**What you have to do**: From the data below, retype exactly the lines starting with the one that contains "Estos conductores al" and ending with the one that contains "Colón, Arraijan, Chorrera", both included.
Records to process Start Marker
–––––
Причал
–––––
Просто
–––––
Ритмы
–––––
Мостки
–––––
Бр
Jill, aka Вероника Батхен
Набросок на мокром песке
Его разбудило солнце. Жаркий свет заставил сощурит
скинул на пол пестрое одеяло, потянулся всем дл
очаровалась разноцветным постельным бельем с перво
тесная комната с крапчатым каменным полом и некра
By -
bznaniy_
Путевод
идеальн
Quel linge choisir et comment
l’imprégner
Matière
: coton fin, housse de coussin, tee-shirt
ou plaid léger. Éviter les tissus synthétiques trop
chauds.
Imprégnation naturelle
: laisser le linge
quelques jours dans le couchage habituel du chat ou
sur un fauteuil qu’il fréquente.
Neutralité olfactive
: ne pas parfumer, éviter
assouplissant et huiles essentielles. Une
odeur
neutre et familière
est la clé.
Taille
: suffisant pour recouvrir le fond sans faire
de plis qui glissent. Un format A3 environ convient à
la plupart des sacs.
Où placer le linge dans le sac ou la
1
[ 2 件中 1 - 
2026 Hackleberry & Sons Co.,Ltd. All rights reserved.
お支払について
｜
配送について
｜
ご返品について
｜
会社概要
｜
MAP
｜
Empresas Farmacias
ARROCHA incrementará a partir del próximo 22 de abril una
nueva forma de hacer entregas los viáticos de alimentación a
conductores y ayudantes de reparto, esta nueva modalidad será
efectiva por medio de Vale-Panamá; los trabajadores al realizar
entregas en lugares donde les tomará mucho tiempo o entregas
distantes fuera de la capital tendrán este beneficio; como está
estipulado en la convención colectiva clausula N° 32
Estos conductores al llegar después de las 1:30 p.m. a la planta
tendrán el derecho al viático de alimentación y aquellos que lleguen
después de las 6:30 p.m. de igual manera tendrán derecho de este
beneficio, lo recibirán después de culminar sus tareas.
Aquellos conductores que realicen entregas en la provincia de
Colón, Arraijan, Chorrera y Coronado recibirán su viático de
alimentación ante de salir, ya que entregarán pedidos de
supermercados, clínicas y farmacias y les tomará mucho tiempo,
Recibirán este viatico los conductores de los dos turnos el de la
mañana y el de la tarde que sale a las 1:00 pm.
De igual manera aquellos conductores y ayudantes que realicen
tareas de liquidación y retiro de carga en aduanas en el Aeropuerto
Records to process End Marker
**Reply**:
Estos conductores al llegar después de las 1:30 p.m. a la planta
tendrán el derecho al viático de alimentación y aquellos que lleguen
después de las 6:30 p.m. de igual manera tendrán derecho de este
beneficio, lo recibirán después de culminar sus tareas.
Aquellos conductores que realicen entregas en la provincia de
Colón, Arraijan, Chorrera y Coronado recibirán su viático de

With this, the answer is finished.